### What the task asks
In the entries below, identify every line with the string "lượng" and copy it.

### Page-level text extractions
--- --- ---

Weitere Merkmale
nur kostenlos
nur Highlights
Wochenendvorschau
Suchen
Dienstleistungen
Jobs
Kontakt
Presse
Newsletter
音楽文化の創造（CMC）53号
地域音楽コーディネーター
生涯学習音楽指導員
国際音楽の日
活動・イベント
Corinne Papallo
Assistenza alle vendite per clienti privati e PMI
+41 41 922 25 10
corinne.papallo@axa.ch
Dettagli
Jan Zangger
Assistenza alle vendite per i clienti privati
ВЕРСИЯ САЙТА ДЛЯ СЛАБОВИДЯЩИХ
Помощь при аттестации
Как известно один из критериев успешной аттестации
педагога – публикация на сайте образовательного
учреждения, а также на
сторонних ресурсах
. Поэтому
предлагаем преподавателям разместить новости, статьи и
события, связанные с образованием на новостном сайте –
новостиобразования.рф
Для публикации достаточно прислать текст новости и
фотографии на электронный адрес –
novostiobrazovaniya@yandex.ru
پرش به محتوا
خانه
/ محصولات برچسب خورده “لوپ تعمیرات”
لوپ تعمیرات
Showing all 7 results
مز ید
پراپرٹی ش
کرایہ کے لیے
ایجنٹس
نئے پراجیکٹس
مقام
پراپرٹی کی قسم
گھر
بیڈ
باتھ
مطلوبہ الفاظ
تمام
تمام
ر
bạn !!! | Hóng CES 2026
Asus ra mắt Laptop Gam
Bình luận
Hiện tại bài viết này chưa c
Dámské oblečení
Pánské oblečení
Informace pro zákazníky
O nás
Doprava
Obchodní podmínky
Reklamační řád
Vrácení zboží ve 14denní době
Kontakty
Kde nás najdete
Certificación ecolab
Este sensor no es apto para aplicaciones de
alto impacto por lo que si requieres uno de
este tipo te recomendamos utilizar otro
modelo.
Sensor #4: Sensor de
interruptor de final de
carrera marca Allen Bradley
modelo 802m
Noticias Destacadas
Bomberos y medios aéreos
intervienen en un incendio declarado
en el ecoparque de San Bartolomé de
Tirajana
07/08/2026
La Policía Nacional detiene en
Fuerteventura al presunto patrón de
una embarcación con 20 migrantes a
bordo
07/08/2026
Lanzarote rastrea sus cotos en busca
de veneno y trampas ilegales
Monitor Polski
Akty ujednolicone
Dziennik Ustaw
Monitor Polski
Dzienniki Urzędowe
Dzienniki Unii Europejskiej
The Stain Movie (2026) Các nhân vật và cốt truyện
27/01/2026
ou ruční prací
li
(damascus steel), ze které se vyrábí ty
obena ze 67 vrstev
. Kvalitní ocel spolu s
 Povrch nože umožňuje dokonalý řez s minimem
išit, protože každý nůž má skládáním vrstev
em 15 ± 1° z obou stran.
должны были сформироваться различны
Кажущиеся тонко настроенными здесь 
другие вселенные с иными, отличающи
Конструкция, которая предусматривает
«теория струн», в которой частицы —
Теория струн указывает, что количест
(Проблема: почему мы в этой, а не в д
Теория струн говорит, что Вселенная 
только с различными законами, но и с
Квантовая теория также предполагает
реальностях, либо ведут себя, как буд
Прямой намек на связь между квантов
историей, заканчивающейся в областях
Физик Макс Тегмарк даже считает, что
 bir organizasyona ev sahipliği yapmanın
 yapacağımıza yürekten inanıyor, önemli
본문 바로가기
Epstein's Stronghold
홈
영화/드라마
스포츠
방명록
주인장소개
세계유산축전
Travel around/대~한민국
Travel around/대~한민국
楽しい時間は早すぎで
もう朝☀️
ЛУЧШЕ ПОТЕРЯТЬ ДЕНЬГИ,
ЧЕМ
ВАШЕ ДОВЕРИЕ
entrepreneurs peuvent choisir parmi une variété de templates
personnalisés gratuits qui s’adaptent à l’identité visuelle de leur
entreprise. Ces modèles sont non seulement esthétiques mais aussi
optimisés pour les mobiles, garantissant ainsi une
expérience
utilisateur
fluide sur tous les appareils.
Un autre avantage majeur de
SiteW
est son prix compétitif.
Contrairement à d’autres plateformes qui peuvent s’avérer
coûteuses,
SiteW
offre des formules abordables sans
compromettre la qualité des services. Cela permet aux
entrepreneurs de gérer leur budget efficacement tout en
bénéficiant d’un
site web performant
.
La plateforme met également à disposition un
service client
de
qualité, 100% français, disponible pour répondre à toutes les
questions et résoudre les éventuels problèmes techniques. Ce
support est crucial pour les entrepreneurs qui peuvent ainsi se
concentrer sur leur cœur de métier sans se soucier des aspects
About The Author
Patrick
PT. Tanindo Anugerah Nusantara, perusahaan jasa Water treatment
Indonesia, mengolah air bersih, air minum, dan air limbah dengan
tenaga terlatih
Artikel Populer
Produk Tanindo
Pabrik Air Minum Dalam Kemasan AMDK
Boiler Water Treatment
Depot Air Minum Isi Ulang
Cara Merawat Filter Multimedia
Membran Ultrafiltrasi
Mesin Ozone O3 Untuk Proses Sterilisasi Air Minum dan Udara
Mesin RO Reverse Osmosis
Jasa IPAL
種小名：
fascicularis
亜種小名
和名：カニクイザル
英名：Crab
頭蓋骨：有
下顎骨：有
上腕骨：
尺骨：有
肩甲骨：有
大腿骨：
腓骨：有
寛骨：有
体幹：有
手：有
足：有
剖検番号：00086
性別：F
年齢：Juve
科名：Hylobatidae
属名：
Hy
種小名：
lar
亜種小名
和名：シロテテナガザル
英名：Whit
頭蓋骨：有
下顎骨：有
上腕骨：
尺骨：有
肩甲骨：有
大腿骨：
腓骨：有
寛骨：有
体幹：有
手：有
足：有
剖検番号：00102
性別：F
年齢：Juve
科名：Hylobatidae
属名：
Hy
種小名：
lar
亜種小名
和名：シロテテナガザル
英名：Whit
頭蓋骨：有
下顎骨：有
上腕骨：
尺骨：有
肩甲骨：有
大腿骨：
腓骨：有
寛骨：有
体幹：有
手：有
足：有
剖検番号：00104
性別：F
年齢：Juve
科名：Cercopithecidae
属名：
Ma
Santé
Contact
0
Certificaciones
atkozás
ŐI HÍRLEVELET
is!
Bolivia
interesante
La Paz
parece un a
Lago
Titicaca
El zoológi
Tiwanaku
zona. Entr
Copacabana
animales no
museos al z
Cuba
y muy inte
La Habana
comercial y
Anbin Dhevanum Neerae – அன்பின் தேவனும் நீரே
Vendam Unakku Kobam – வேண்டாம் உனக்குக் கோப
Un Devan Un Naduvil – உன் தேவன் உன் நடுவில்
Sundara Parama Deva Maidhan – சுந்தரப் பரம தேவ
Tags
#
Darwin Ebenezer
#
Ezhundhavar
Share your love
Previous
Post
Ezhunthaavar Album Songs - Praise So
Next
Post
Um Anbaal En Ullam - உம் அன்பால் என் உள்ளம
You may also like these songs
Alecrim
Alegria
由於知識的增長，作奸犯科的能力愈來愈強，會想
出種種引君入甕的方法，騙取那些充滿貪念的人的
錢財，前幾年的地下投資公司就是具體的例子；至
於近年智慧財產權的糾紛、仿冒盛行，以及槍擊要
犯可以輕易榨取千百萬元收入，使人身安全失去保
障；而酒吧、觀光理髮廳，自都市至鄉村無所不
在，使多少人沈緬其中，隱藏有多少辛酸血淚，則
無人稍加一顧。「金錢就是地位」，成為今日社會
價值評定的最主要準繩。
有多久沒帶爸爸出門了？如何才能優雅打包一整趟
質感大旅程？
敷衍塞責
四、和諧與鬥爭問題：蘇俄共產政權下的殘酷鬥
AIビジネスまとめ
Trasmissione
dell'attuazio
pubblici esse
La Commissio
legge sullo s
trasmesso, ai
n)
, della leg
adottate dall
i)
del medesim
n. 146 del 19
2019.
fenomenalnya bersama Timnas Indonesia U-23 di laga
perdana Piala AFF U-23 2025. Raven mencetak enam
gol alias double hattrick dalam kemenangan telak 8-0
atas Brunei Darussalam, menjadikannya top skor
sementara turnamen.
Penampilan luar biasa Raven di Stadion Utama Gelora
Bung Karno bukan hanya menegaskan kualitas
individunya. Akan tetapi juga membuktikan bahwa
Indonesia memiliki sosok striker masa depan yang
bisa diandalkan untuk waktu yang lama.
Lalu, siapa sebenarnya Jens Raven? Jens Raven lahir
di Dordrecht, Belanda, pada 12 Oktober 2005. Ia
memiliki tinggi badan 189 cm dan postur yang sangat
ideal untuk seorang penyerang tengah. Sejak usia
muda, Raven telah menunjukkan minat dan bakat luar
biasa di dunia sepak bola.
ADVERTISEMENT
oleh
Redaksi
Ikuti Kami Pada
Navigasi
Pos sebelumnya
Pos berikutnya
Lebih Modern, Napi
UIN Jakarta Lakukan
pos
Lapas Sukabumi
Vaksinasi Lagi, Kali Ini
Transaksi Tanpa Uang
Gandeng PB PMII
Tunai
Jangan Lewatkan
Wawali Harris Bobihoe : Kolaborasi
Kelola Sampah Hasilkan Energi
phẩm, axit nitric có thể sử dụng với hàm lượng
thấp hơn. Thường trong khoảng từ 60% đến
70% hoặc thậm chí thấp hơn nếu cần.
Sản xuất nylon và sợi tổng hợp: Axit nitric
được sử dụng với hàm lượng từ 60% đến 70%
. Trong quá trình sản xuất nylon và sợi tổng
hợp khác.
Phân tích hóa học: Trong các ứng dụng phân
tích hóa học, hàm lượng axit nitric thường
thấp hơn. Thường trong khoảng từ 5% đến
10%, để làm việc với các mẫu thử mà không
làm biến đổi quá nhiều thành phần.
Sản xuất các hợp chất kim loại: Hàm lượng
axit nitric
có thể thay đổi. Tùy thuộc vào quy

--- --- ---

### Solution below
phẩm, axit nitric có thể sử dụng với hàm lượng
được sử dụng với hàm lượng từ 60% đến 70%
tích hóa học, hàm lượng axit nitric thường
Sản xuất các hợp chất kim loại: Hàm lượng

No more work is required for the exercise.